Goddess Bastet

Goddess Bastet name

Goddess Bastet
Goddess Bastet was a goddess of ancient Egypt, whose Theophany was the cat, Bastets cult substance was at Bubastis. She was the defender of pregnant women and was a pleasance loving goddess who didst  as  the  patronne of music and dance. Bastet was also believed to protect men from diseases and ogres. The goddess was seen the prosopopoeia of the white rays of the sun on the Nile. She was usually represented as a woman with a cats head, holding a Sistrum and the symbolisation of life, the Ankh.

The goddess remained popular throughout  Egypt even to Roman sentences. Her festivals at  Bubastis  were between the most well-attended solemnizations in Egypt. People set out in festooned lighters, and music attended all who made the pilgrimage to her shrine.  The festival was a time of jokes as well as another shown period of drunkenness. A gigantic parade culminated the festivity, and on that day few Egyptians were sober.
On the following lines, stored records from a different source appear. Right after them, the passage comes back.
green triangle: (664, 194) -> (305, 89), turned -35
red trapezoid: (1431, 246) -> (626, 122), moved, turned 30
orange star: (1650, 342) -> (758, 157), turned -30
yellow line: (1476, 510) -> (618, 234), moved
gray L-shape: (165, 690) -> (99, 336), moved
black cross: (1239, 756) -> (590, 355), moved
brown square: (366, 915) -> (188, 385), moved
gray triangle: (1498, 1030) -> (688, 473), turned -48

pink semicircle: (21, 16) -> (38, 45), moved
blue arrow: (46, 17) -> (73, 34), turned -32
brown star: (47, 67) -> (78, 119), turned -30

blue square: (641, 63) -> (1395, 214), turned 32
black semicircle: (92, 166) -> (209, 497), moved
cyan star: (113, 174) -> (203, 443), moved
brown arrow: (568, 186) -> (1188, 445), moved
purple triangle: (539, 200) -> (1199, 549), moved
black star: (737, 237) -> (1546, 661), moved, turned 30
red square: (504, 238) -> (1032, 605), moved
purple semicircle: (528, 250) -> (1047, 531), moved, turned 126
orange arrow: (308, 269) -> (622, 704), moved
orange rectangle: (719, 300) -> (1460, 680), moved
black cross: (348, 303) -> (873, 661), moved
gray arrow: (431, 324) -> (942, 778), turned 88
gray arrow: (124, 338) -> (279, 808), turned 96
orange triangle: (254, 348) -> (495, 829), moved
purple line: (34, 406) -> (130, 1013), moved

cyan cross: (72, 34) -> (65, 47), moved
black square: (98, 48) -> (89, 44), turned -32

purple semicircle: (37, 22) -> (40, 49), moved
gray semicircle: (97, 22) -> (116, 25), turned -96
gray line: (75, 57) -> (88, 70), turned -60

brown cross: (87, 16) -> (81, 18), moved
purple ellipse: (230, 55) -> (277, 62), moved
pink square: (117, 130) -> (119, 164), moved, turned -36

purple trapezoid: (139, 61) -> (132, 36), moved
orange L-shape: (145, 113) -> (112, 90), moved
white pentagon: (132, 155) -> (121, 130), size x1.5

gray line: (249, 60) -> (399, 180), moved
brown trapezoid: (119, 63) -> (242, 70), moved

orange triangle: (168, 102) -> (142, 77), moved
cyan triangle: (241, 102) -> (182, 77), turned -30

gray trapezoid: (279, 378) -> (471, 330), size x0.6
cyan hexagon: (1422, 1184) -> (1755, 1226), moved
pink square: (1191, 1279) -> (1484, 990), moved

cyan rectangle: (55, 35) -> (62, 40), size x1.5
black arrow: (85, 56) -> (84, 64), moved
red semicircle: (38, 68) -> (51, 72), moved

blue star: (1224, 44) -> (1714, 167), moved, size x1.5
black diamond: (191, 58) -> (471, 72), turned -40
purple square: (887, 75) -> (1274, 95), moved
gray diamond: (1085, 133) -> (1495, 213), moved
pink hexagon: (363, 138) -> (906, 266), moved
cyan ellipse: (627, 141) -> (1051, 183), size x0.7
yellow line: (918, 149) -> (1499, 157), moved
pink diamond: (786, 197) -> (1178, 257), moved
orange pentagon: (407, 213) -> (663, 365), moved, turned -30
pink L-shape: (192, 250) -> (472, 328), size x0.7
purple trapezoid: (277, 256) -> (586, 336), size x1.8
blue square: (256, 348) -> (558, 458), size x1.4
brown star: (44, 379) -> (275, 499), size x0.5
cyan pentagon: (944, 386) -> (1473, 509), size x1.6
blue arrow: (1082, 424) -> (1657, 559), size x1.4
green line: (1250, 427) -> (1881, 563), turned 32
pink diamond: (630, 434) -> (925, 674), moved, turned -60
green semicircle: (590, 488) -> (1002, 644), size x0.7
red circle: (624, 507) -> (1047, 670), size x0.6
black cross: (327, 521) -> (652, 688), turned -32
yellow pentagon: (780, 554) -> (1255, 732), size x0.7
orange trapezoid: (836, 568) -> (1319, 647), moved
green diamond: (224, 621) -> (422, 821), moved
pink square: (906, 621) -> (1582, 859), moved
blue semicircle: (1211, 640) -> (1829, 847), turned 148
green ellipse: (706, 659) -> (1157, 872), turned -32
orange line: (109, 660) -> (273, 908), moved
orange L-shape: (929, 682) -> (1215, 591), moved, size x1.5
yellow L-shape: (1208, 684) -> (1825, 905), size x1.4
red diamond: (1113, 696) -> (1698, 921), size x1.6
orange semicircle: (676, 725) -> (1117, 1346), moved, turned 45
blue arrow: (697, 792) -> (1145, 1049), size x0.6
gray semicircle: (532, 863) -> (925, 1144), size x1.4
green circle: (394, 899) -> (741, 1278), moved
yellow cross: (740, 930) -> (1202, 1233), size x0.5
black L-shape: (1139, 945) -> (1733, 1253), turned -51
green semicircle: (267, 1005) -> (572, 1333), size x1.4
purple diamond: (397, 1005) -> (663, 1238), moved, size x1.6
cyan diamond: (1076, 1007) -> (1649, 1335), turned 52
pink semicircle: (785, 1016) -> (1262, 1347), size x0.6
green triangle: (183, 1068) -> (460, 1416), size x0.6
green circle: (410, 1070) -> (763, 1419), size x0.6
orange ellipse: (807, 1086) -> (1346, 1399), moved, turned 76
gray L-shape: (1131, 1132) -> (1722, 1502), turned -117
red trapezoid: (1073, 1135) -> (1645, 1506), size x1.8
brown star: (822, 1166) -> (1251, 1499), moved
Shrines of the gods were erected in Rome, Pompeii, Nemi, and Ostia.

Other Roles of Bastet:

Goddess Renpet


Goddess Renpet name
Goddess Renpet was a goddess of the Egyptian year, and the Egyptian word for year, Renpet was very frequent in the late periods of Egypt. She was described as a woman wear various symbols of works and harvests. In some eras she was consociated with the solar cult of Sopdu, named Sirius, the Dogstar, by the Greeks. Sopdu signaled  the coming flood of the Nile each year.

Goddess Pakhet


Goddess Pakhet name
Goddess Pakhet
Goddess Pakhet was a lioness-goddess worshipped in particular at the capture of a wadi in the eastern desert near Beni Hasan (close to El-Minya). Her name  is very resonant of her nature, thinking she who snatches or the tearer. In the Coffin Texts Pakhet the Great is named as a night-huntress with strong hooks.

It is easy to see Greek settlers seeing in Pakhet device characteristics of  Artemis, goddess of the chase. Speos Artemidos (cave of Artemis) grown  the  common designation of Pakhets rock-chapel near Beni Hasan, sliced out of the limestone in the 18th Dynasty under Queen Hatshepsut and King Thutmose III.